## INSTRUCTIONS TO FOLLOW
Once you reach the line with "и актуальность их интеллектуального наследия" in the material below, copy each line exactly up to and including the line with "auch sehr gering.", and skip the pictures.

## GIVEN RECORDS
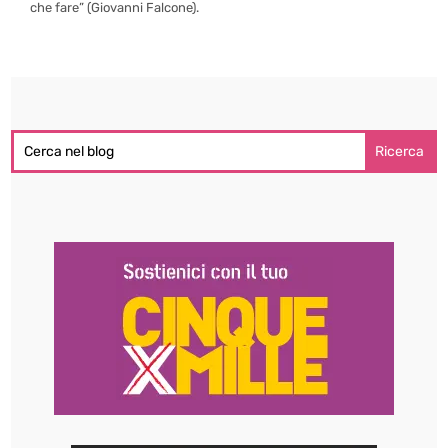
che fare” (Giovanni Falcone).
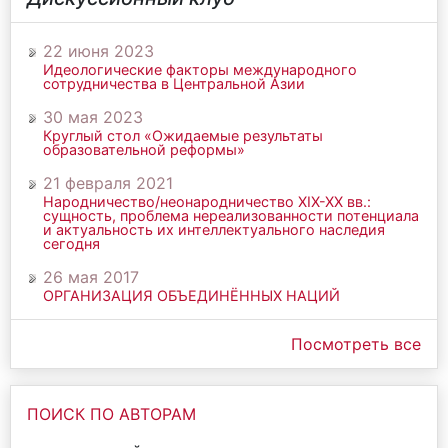
22 июня 2023
Идеологические факторы международного
сотрудничества в Центральной Азии
30 мая 2023
Круглый стол «Ожидаемые результаты
образовательной реформы»
21 февраля 2021
Народничество/неонародничество ХIХ-ХХ вв.:
сущность, проблема нереализованности потенциала
и актуальность их интеллектуального наследия
сегодня
26 мая 2017
ОРГАНИЗАЦИЯ ОБЪЕДИНЁННЫХ НАЦИЙ
Посмотреть все
ПОИСК ПО АВТОРАМ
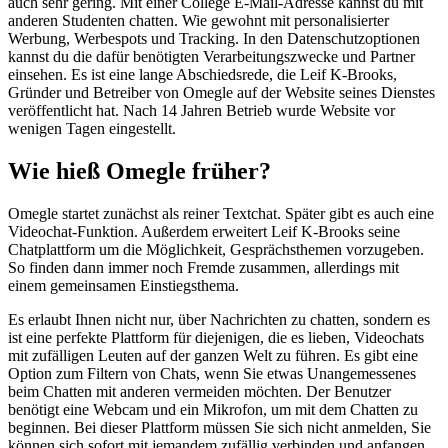
auch sehr gering. Mit einer College E-Mail-Adresse kannst du mit
anderen Studenten chatten. Wie gewohnt mit personalisierter
Werbung, Werbespots und Tracking. In den Datenschutzoptionen
kannst du die dafür benötigten Verarbeitungszwecke und Partner
einsehen. Es ist eine lange Abschiedsrede, die Leif K-Brooks,
Gründer und Betreiber von Omegle auf der Website seines Dienstes
veröffentlicht hat. Nach 14 Jahren Betrieb wurde Website vor
wenigen Tagen eingestellt.
Wie hieß Omegle früher?
Omegle startet zunächst als reiner Textchat. Später gibt es auch eine
Videochat-Funktion. Außerdem erweitert Leif K-Brooks seine
Chatplattform um die Möglichkeit, Gesprächsthemen vorzugeben.
So finden dann immer noch Fremde zusammen, allerdings mit
einem gemeinsamen Einstiegsthema.
Es erlaubt Ihnen nicht nur, über Nachrichten zu chatten, sondern es
ist eine perfekte Plattform für diejenigen, die es lieben, Videochats
mit zufälligen Leuten auf der ganzen Welt zu führen. Es gibt eine
Option zum Filtern von Chats, wenn Sie etwas Unangemessenes
beim Chatten mit anderen vermeiden möchten. Der Benutzer
benötigt eine Webcam und ein Mikrofon, um mit dem Chatten zu
beginnen. Bei dieser Plattform müssen Sie sich nicht anmelden, Sie
können sich sofort mit jemandem zufällig verbinden und anfangen,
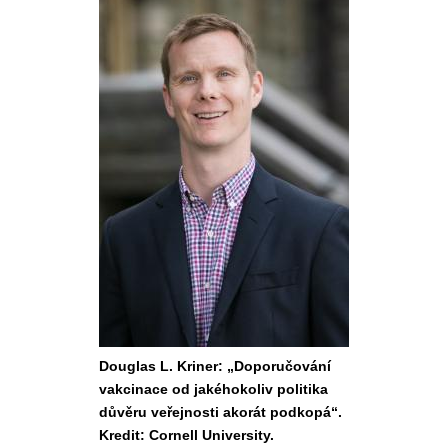
Douglas L. Kriner: „Doporučování
vakcinace od jakéhokoliv politika
důvěru veřejnosti akorát podkopá“.
Kredit: Cornell University.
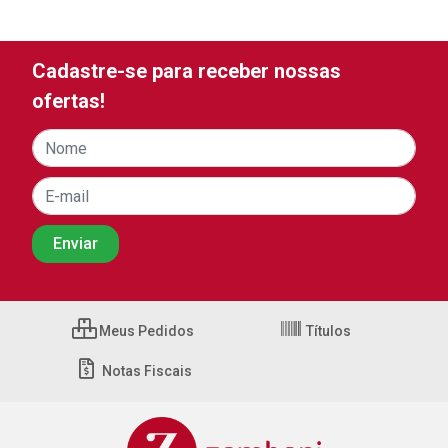
Cadastre-se para receber nossas
ofertas!
Meus Pedidos
Títulos
Notas Fiscais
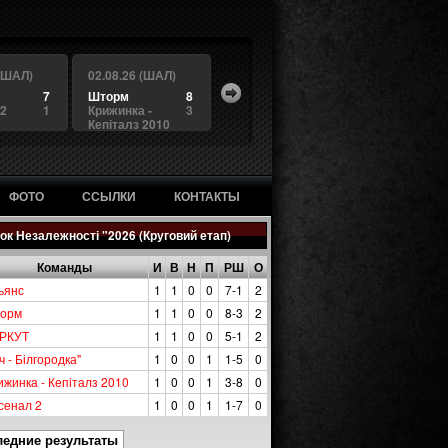
 (ШАЛ)
02.08.26 (ШАЛ)
7
Шторм
8
 2
1
Крижинка -
3
Кепіталз 2010
ФОТО
ССЫЛКИ
КОНТАКТЫ
ок Незалежності "2026 (Круговий етап)
Команды
И
В
Н
П
РШ
О
ьянс
1
1
0
0
7-1
2
орм
1
1
0
0
8-3
2
РКУТ
1
1
0
0
5-1
2
ч - Білгородка"
1
0
0
1
1-5
0
ижинка - Кепіталз 2010
1
0
0
1
3-8
0
сенал 2
1
0
0
1
1-7
0
ледние результаты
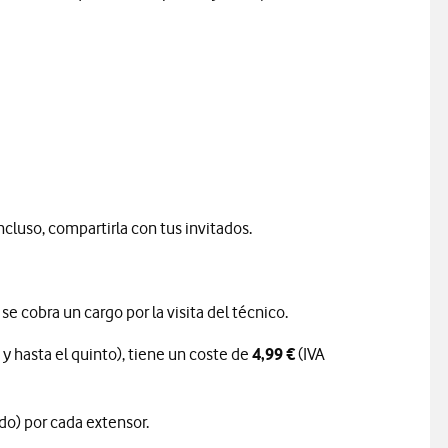
incluso, compartirla con tus invitados.
se cobra un cargo por la visita del técnico.
y hasta el quinto), tiene un coste de
4,99 €
(IVA
do) por cada extensor.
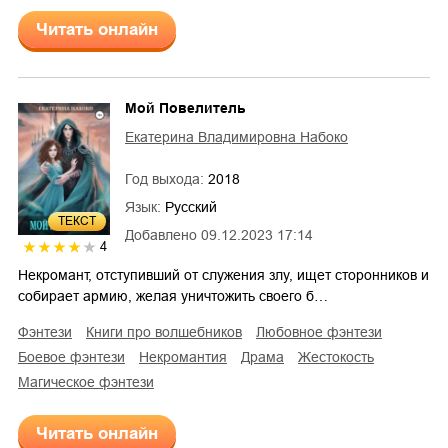
Читать онлайн
Мой Повелитель
Екатерина Владимировна Набоко
Год выхода:
2018
Язык:
Русский
ТЕКСТ
Добавлено
09.12.2023 17:14
4
Некромант, отступивший от служения злу, ищет сторонников и
собирает армию, желая уничтожить своего б…
фэнтези
книги про волшебников
любовное фэнтези
боевое фэнтези
некромантия
драма
жестокость
магическое фэнтези
Читать онлайн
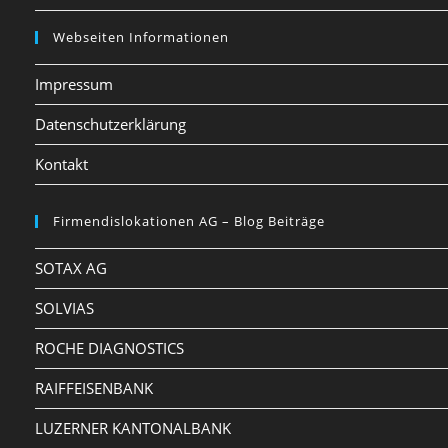
Webseiten Informationen
Impressum
Datenschutzerklärung
Kontakt
Firmendislokationen AG – Blog Beiträge
SOTAX AG
SOLVIAS
ROCHE DIAGNOSTICS
RAIFFEISENBANK
LUZERNER KANTONALBANK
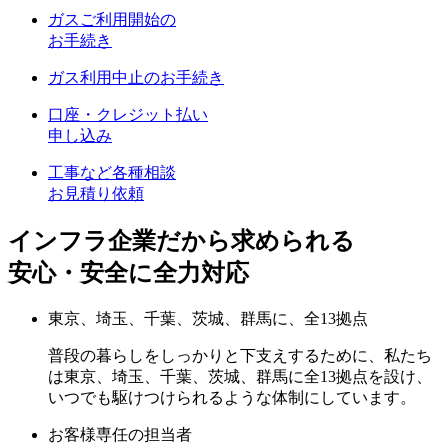
ガスご利用開始の
お手続き
ガス利用中止のお手続き
口座・クレジット払い
申し込み
工事など各種相談
お見積り依頼
インフラ企業だから求められる
安心・安全に全力対応
東京、埼玉、千葉、茨城、群馬に、全13拠点
普段の暮らしをしっかりと下支えするために、私たち
は東京、埼玉、千葉、茨城、群馬に全13拠点を設け、
いつでも駆けつけられるような体制にしています。
お客様専任の担当者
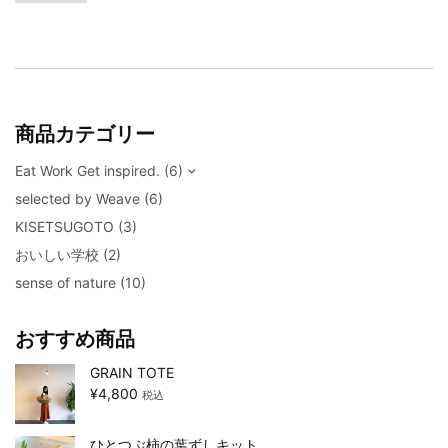
商品カテゴリー
Eat Work Get inspired.
(6)
selected by Weave
(6)
KISETSUGOTO
(3)
おいしい学校
(2)
sense of nature
(10)
おすすめ商品
GRAIN TOTE
¥
4,800
税込
ひとつぶ柿の葉ずしキット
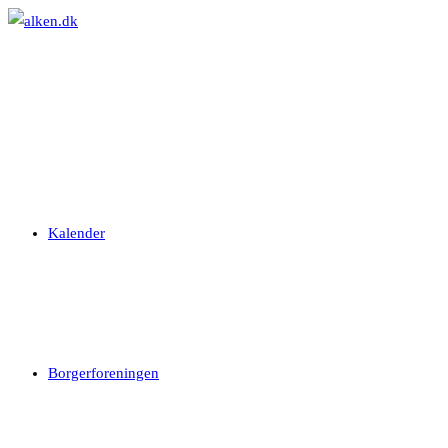
Skip
to
content
Kalender
Borgerforeningen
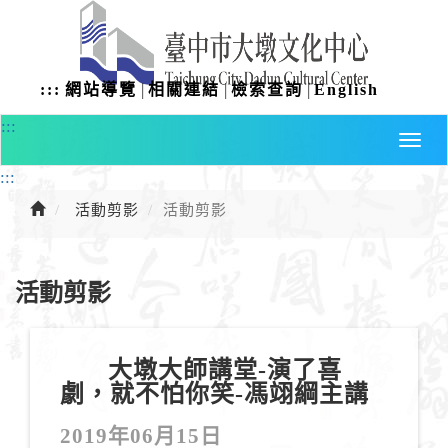
進
入
主
要
|
|
|
:::
網站導覽
相關連結
檢索查詢
English
內
容
:::
:::
活動剪影
活動剪影
活動剪影
大墩大師講堂-演了喜
劇，就不怕你笑-馮翊綱主講
2019年06月15日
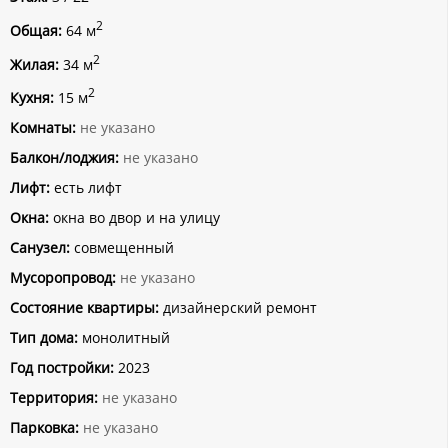
2
Общая:
64 м
2
Жилая:
34 м
2
Кухня:
15 м
Комнаты:
не указано
Балкон/лоджия:
не указано
Лифт:
есть лифт
Окна:
окна во двор и на улицу
Санузел:
совмещенный
Мусоропровод:
не указано
Состояние квартиры:
дизайнерский ремонт
Тип дома:
монолитный
Год постройки:
2023
Территория:
не указано
Парковка:
не указано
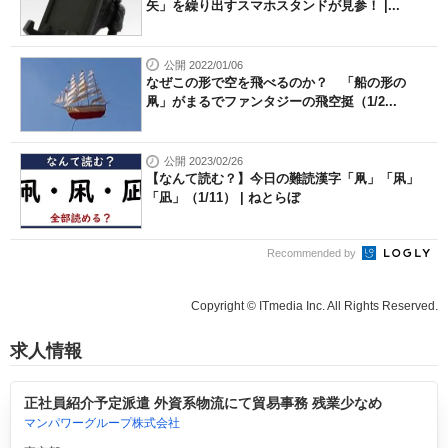
矢」を繰り出すスマホスタンドが見参！ |...
公開 2022/01/06
なぜこの形で空を飛べるのか？ 「船の形の
凧」がまるでファンタジーの飛空挺（1/2...
公開 2023/02/26
【なんて読む？】今日の難読漢字「凧」「凩」
「凪」（1/11） | ねとらぼ
Recommended by
Copyright © ITmedia Inc. All Rights Reserved.
求人情報
正社員紹介予定派遣 外資系物流にて貿易事務 残業少なめ
マンパワーグループ株式会社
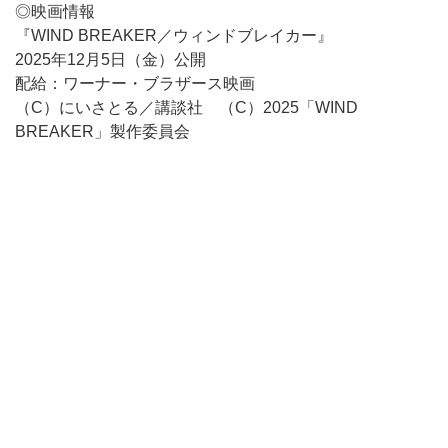
◎映画情報
『WIND BREAKER／ウィンドブレイカー』
2025年12月5日（金）公開
配給：ワーナー・ブラザース映画
（C）にいさとる／講談社 （C）2025「WIND
BREAKER」製作委員会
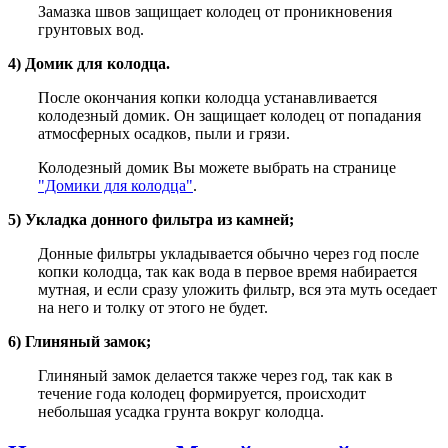
Замазка швов защищает колодец от проникновения
грунтовых вод.
4) Домик для колодца.
После окончания копки колодца устанавливается
колодезный домик. Он защищает колодец от попадания
атмосферных осадков, пыли и грязи.
Колодезный домик Вы можете выбрать на странице
"Домики для колодца"
.
5) Укладка донного фильтра из камней;
Донные фильтры укладывается обычно через год после
копки колодца, так как вода в первое время набирается
мутная, и если сразу уложить фильтр, вся эта муть оседает
на него и толку от этого не будет.
6) Глиняный замок;
Глиняный замок делается также через год, так как в
течение года колодец формируется, происходит
небольшая усадка грунта вокруг колодца.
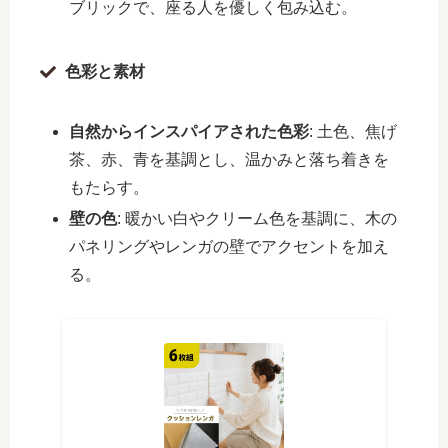
ブリックで、座る人を優しく包み込む。
色彩と素材
自然からインスパイアされた色彩
: 土色、焦げ
茶、赤、青を基調とし、温かみと落ち着きを
もたらす。
壁の色
: 暖かい白やクリーム色を基調に、木の
パネリングやレンガの壁でアクセントを加え
る。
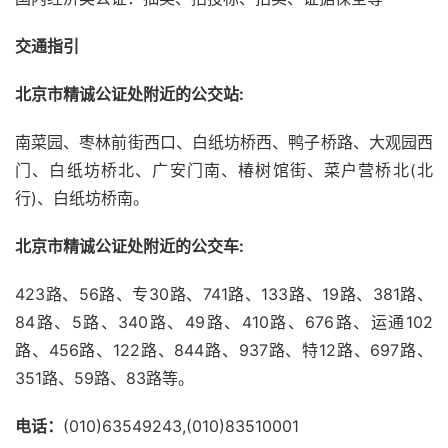
交通指引
北京市精诚公证处附近的公交站:
南菜园、枣林前街西口、白纸坊桥西、鸭子桥路、大观园西
门、白纸坊桥北、广安门南、椿树馆街、菜户营桥北(北
行)、白纸坊桥南。
北京市精诚公证处附近的公交车:
423路、56路、专30路、741路、133路、19路、381路、
84路、5路、340路、49路、410路、676路、运通102
路、456路、122路、844路、937路、特12路、697路、
351路、59路、83路等。
电话：
(010)63549243,(010)83510001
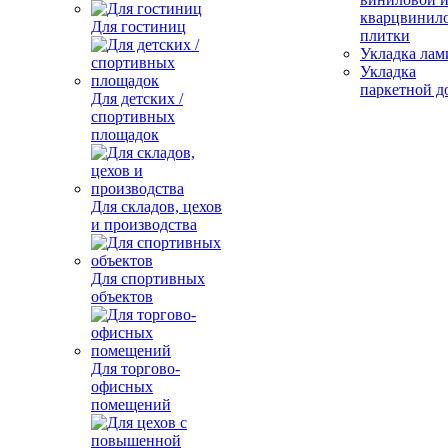
кварцвинил
Для гостиниц
плитки
Укладка лам
Укладка
паркетной д
Для детских /
спортивных
площадок
Для складов, цехов
и производства
Для спортивных
объектов
Для торгово-
офисных
помещений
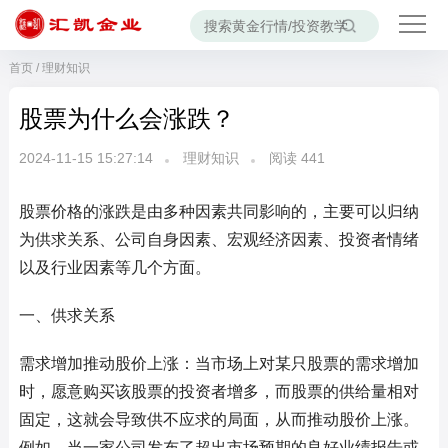
首页
/
理财知识
股票为什么会涨跌？
2024-11-15 15:27:14
理财知识
阅读
441
股票价格的涨跌是由多种因素共同影响的，主要可以归纳
为供求关系、公司自身因素、宏观经济因素、投资者情绪
以及行业因素等几个方面。
一、供求关系
需求增加推动股价上涨：当市场上对某只股票的需求增加
时，愿意购买该股票的投资者增多，而股票的供给量相对
固定，这就会导致供不应求的局面，从而推动股价上涨。
例如，当一家公司发布了超出市场预期的良好业绩报告或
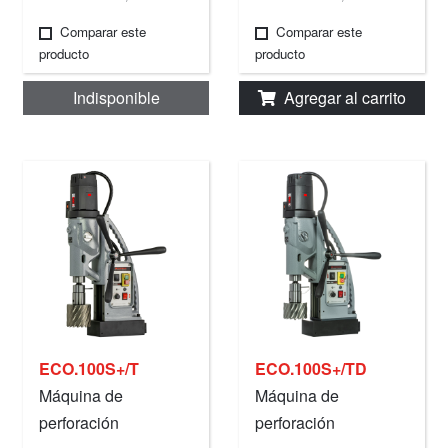
Comparar este
Comparar este
producto
producto
Indisponible
Agregar al carrito
ECO.100S+/T
ECO.100S+/TD
Máquina de
Máquina de
perforación
perforación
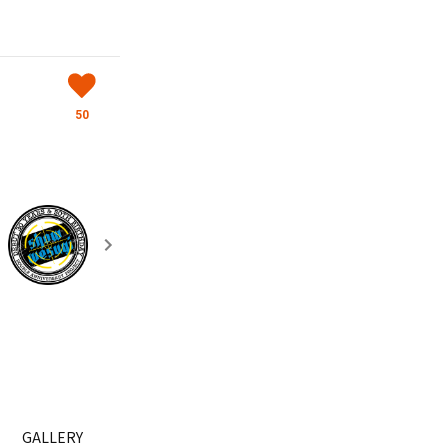
50
GALLERY
LIMITED SHOP
Official Site
会員情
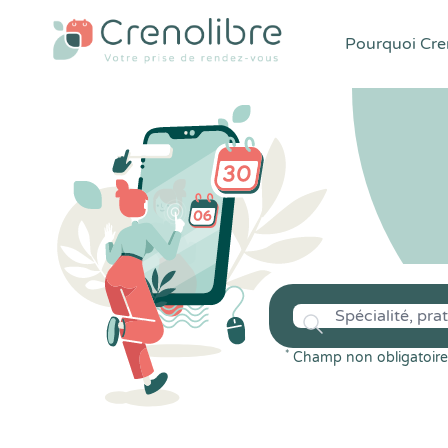
Pourquoi Cren
*
Champ non obligatoire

## TASK OUTPUT
и актуальность их интеллектуального наследия
сегодня
26 мая 2017
ОРГАНИЗАЦИЯ ОБЪЕДИНЁННЫХ НАЦИЙ
Посмотреть все
ПОИСК ПО АВТОРАМ
auch sehr gering. Mit einer College E-Mail-Adresse kannst du mit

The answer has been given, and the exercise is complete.